Graphic novel explores Castro's contradictions
Reinhard Kleist illustrated the life of Fidel Castro in expressive images six years ago. The narrator of the graphic novel is the fictional German journalist Karl Mertens, who travels to Cuba in 1958 to interview the revolutionary in his jungle hideout.
From idealist to dictator
Mertens reviews significant phases of Castro's life, from his childhood as the son of an estate owner to his time at a Jesuit school and his law studies in Havana. He also traces his failed attack on the Moncada barracks in 1953 - an event largely recognized as the start of the Cuban Revolution.
After a brief time in prison, Castro went into exile in Mexico. From there, he left the guerillas in their fight against the Batista regime.
Once the revolution was won, the new state had to be built up, reformed and cleaned. The US Bay of Pigs invasion followed, as did the Cuban Missile Crisis and the economic downturn of the 1990s.

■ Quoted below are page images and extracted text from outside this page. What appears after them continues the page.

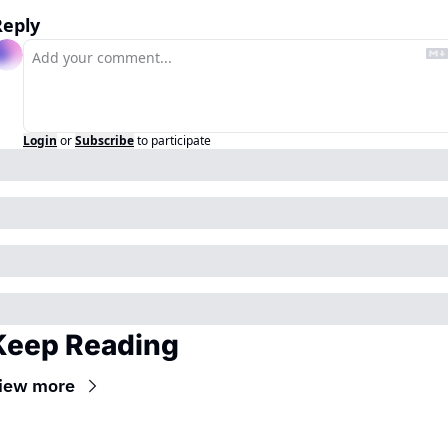
Reply
Login
or
Subscribe
to participate
Keep Reading
iew more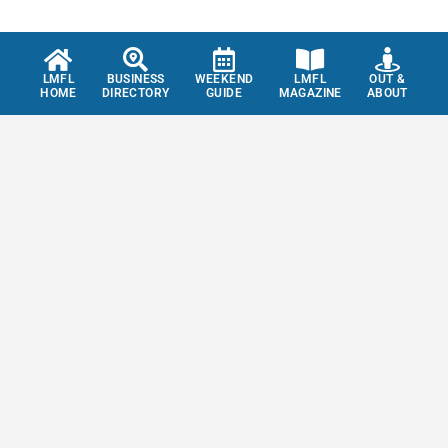
LMFL
BUSINESS
WEEKEND
LMFL
OUT &
HOME
DIRECTORY
GUIDE
MAGAZINE
ABOUT
Don't miss out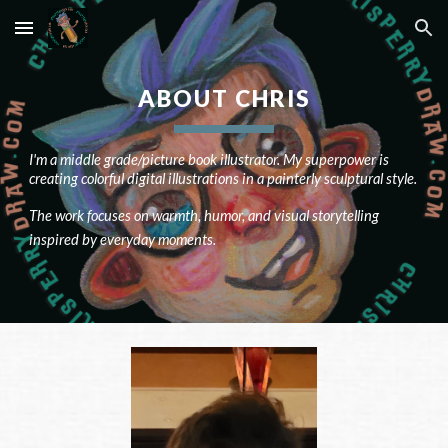
Skip to main content
Skip to navigation
ABOUT CHRIS
I'm a middle grade/picture book illustrator. My superpower is
creating colorful digital illustrations in a painterly sculptural style.
The work focuses on warmth, humor, and visual storytelling
inspired by everyday moments.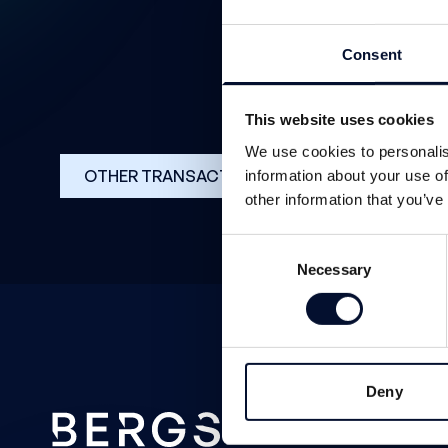
Consent
This website uses cookies
We use cookies to personalis
OTHER TRANSACTIONS
information about your use of
other information that you’ve
Consent
Necessary
Selection
Deny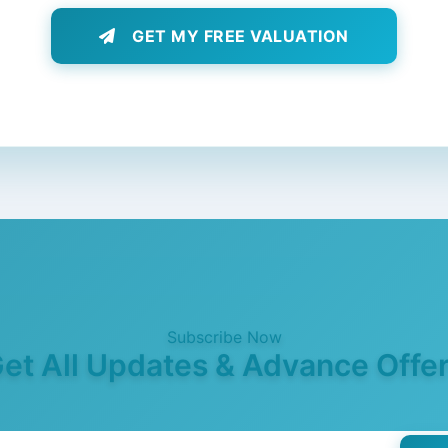
GET MY FREE VALUATION
Subscribe Now
et All Updates & Advance Offe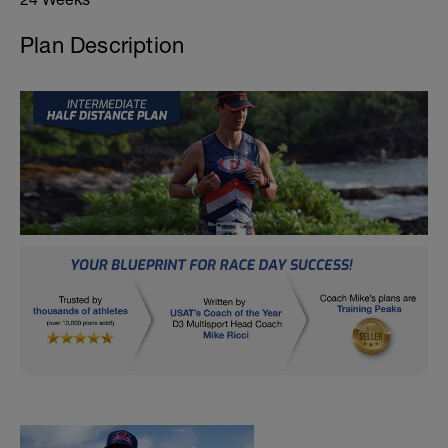
Plan Description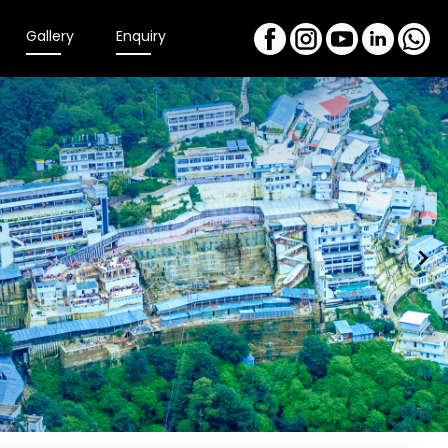
Gallery
Enquiry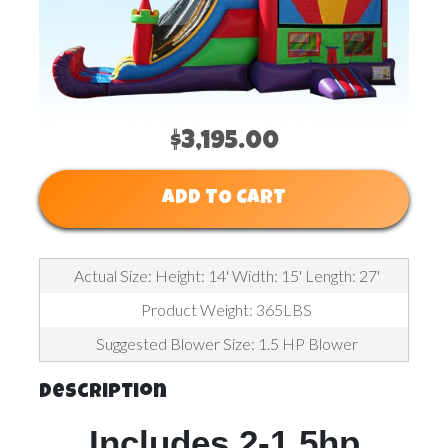
$3,195.00
ADD TO CART
Actual Size: Height: 14' Width: 15' Length: 27'
Product Weight: 365LBS
Suggested Blower Size: 1.5 HP Blower
Description
Includes 2-1.5hp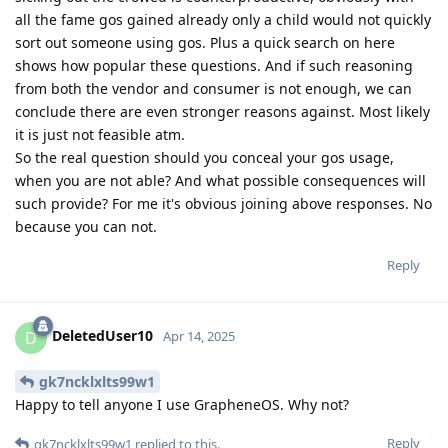
all the fame gos gained already only a child would not quickly
sort out someone using gos. Plus a quick search on here
shows how popular these questions. And if such reasoning
from both the vendor and consumer is not enough, we can
conclude there are even stronger reasons against. Most likely
it is just not feasible atm.
So the real question should you conceal your gos usage,
when you are not able? And what possible consequences will
such provide? For me it's obvious joining above responses. No
because you can not.
Reply
DeletedUser10
D
Apr 14, 2025
gk7ncklxlts99w1
Happy to tell anyone I use GrapheneOS. Why not?
Reply
gk7ncklxlts99w1
replied to this.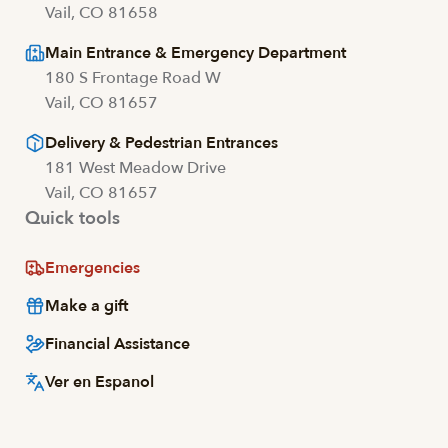
Vail, CO 81658
Main Entrance & Emergency Department
180 S Frontage Road W
Vail, CO 81657
Delivery & Pedestrian Entrances
181 West Meadow Drive
Vail, CO 81657
Quick tools
Emergencies
Make a gift
Financial Assistance
Ver en Espanol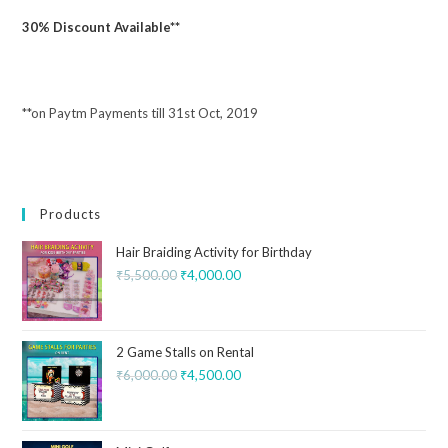
30% Discount Available**
**on Paytm Payments till 31st Oct, 2019
Products
Hair Braiding Activity for Birthday
₹
5,500.00
₹
4,000.00
2 Game Stalls on Rental
₹
6,000.00
₹
4,500.00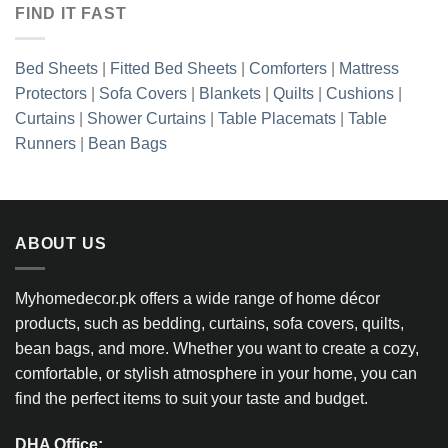
FIND IT FAST
Bed Sheets
|
Fitted Bed Sheets
|
Comforters
|
Mattress
Protectors
|
Sofa Covers
|
Blankets
|
Quilts
|
Cushions
|
Curtains
|
Shower Curtains
|
Table Placemats
|
Table
Runners
|
Bean Bags
ABOUT US
Myhomedecor.pk offers a wide range of home décor
products, such as bedding, curtains, sofa covers, quilts,
bean bags, and more. Whether you want to create a cozy,
comfortable, or stylish atmosphere in your home, you can
find the perfect items to suit your taste and budget.
DHA Office: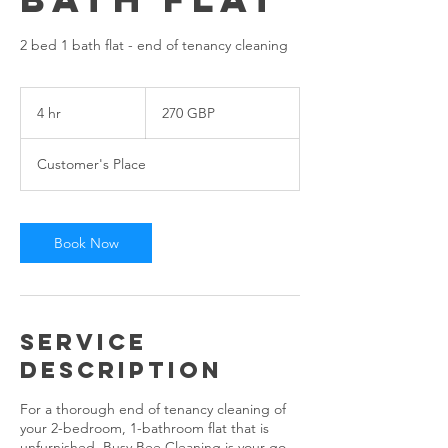
2 bed 1 bath flat - end of tenancy cleaning
270
angol
4 hr
4
270 GBP
font
h
r
Customer's Place
Book Now
Service
Description
For a thorough end of tenancy cleaning of
your 2-bedroom, 1-bathroom flat that is
unfurnished, Busy Bee Cleaning is your go-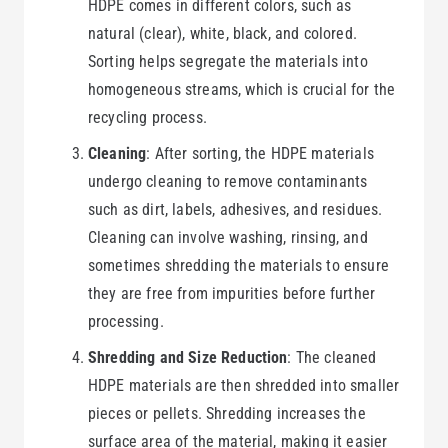
HDPE comes in different colors, such as
natural (clear), white, black, and colored.
Sorting helps segregate the materials into
homogeneous streams, which is crucial for the
recycling process.
Cleaning
: After sorting, the HDPE materials
undergo cleaning to remove contaminants
such as dirt, labels, adhesives, and residues.
Cleaning can involve washing, rinsing, and
sometimes shredding the materials to ensure
they are free from impurities before further
processing.
Shredding and Size Reduction
: The cleaned
HDPE materials are then shredded into smaller
pieces or pellets. Shredding increases the
surface area of the material, making it easier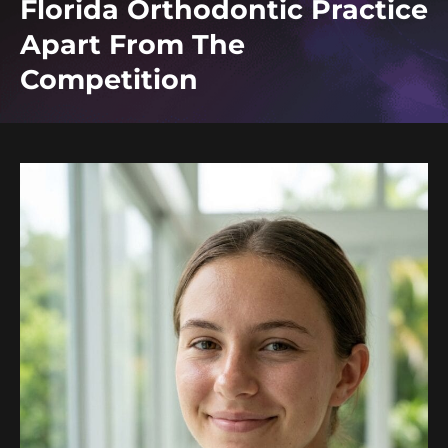
Florida Orthodontic Practice
Apart From The
Competition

To solidify his power, Castro systematically eliminated his political rivals. Cuba became a dictatorship. With his visual storytelling, Kleist manages to capture Castro's transformation from a middle-class idealist who longed for social justice, to a zealous communist who'd resort to any means.
The protagonist Mertens even becomes a revolutionary himself and remains in Cuba.

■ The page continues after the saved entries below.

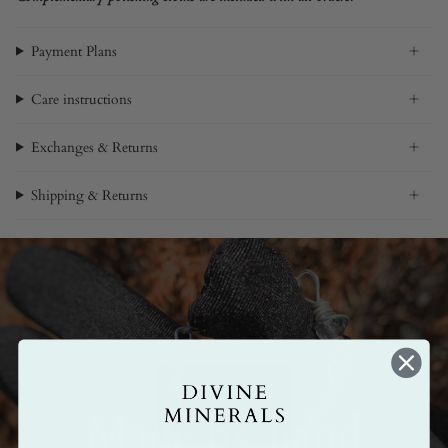
Payment Plans
Care instructions
Exchanges & Returns
Shipping & Returns
Made by hand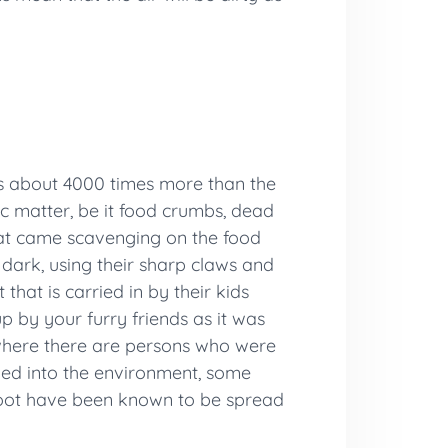
is about 4000 times more than the
ic matter, be it food crumbs, dead
 that came scavenging on the food
dark, using their sharp claws and
that is carried in by their kids
 by your furry friends as it was
 where there are persons who were
ezed into the environment, some
s foot have been known to be spread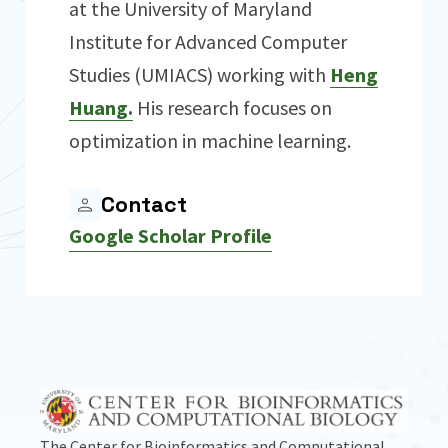
at the University of Maryland
Institute for Advanced Computer
Studies (UMIACS) working with
Heng
Huang.
His research focuses on
optimization in machine learning.
Contact
Google Scholar Profile
The Center for Bioinformatics and Computational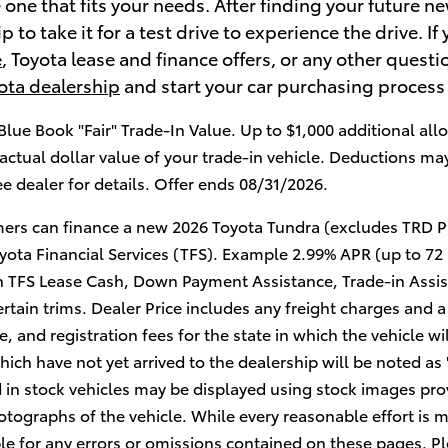
 one that fits your needs. After finding your future ne
 to take it for a test drive to experience the drive. 
e
, Toyota lease and finance offers, or any other quest
ota dealership
and start your car purchasing process
Blue Book "Fair" Trade-In Value. Up to $1,000 additional allo
actual dollar value of your trade-in vehicle. Deductions ma
ee dealer for details. Offer ends 08/31/2026.
ers can finance a new 2026 Toyota Tundra (excludes TRD P
yota Financial Services (TFS). Example 2.99% APR (up to 72
 TFS Lease Cash, Down Payment Assistance, Trade-in Assis
rtain trims. Dealer Price includes any freight charges and a
tle, and registration fees for the state in which the vehicle 
hich have not yet arrived to the dealership will be noted as "
 in stock vehicles may be displayed using stock images pro
tographs of the vehicle. While every reasonable effort is m
le for any errors or omissions contained on these pages. Pl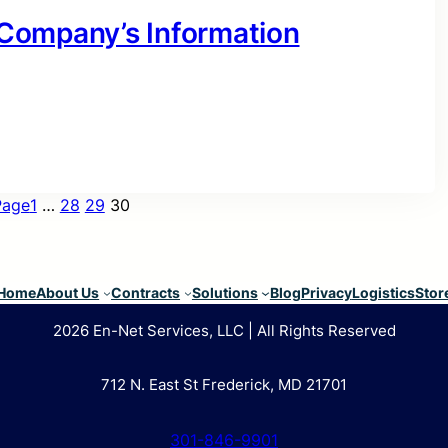
r Company’s Information
Page
1
…
28
29
30
Home
About Us
Contracts
Solutions
Blog
Privacy
Logistics
Stor
2026 En-Net Services, LLC | All Rights Reserved
712 N. East St Frederick, MD 21701
301-846-9901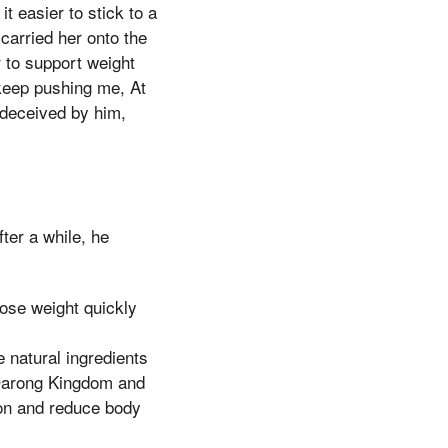
 easier to stick to a
 carried her onto the
 to support weight
 keep pushing me, At
 deceived by him,
ter a while, he
ose weight quickly
 natural ingredients
e Darong Kingdom and
on and reduce body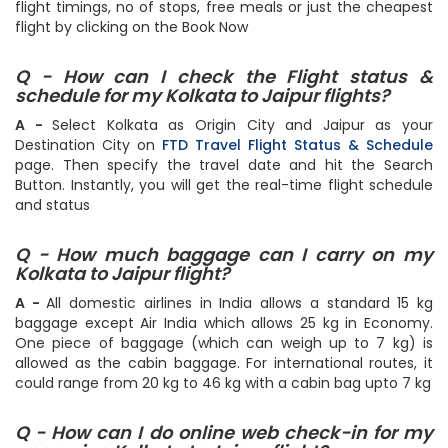
the cheapest ones on the top. Select your flight based on
flight timings, no of stops, free meals or just the cheapest
flight by clicking on the Book Now
Q - How can I check the Flight status &
schedule for my Kolkata to Jaipur flights?
A -
Select Kolkata as Origin City and Jaipur as your
Destination City on
FTD Travel Flight Status & Schedule
page. Then specify the travel date and hit the Search
Button. Instantly, you will get the real-time flight schedule
and status
Q - How much baggage can I carry on my
Kolkata to Jaipur flight?
A -
All domestic airlines in India allows a standard 15 kg
baggage except Air India which allows 25 kg in Economy.
One piece of baggage (which can weigh up to 7 kg) is
allowed as the cabin baggage. For international routes, it
could range from 20 kg to 46 kg with a cabin bag upto 7 kg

Fascination with Castro the icon
"Castro was a very idealistic person who risked everything, even his ideals," Kleist told DW. "This contradiction is what fascinated me."
"When the revolutionary took over power, he also took over the injustice of power," wrote author Octavio Paz. The quote is the epigraph to Kleist's graphic novel, first published in 2010.

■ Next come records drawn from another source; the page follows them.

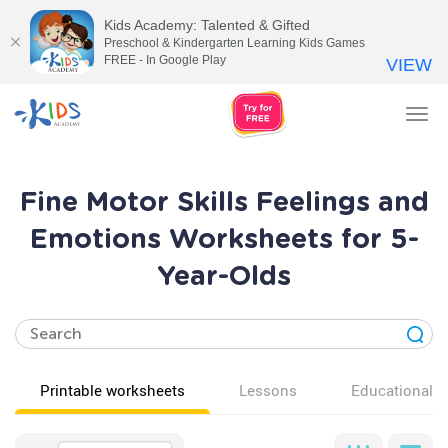
Kids Academy: Talented & Gifted
Preschool & Kindergarten Learning Kids Games
FREE - In Google Play
VIEW
Tog
nav
Fine Motor Skills Feelings and
Emotions Worksheets for 5-
Year-Olds
Printable worksheets
Lessons
Educational v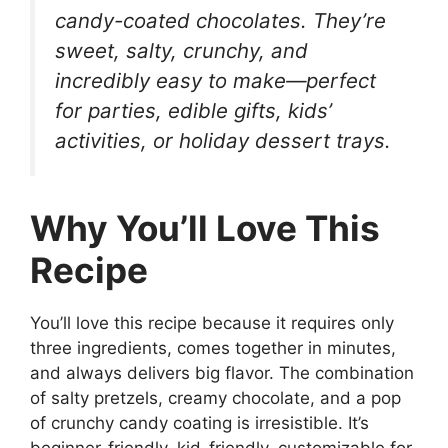
candy-coated chocolates. They’re
sweet, salty, crunchy, and
incredibly easy to make—perfect
for parties, edible gifts, kids’
activities, or holiday dessert trays.
Why You’ll Love This
Recipe
You’ll love this recipe because it requires only
three ingredients, comes together in minutes,
and always delivers big flavor. The combination
of salty pretzels, creamy chocolate, and a pop
of crunchy candy coating is irresistible. It’s
beginner-friendly, kid-friendly, customizable for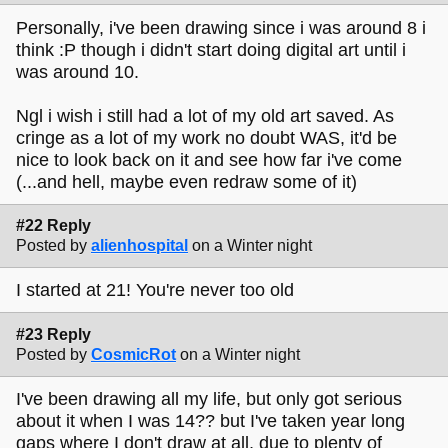
Personally, i've been drawing since i was around 8 i
think :P though i didn't start doing digital art until i
was around 10.
Ngl i wish i still had a lot of my old art saved. As
cringe as a lot of my work no doubt WAS, it'd be
nice to look back on it and see how far i've come
(...and hell, maybe even redraw some of it)
#22 Reply
Posted by
alienhospital
on a Winter night
I started at 21! You're never too old
#23 Reply
Posted by
CosmicRot
on a Winter night
I've been drawing all my life, but only got serious
about it when I was 14?? but I've taken year long
gaps where I don't draw at all, due to plenty of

The book has since been translated into English, Turkish, French, Portuguese, Italian and Chinese, as well as Spanish.
Several years ago, Kleist was given the opportunity to present his book in Cuba in the presence of Castro himself, but the appointment was canceled at the last minute. "With Fidel Castro, we have lost an icon, but that won't change politics much," concluded Kleist.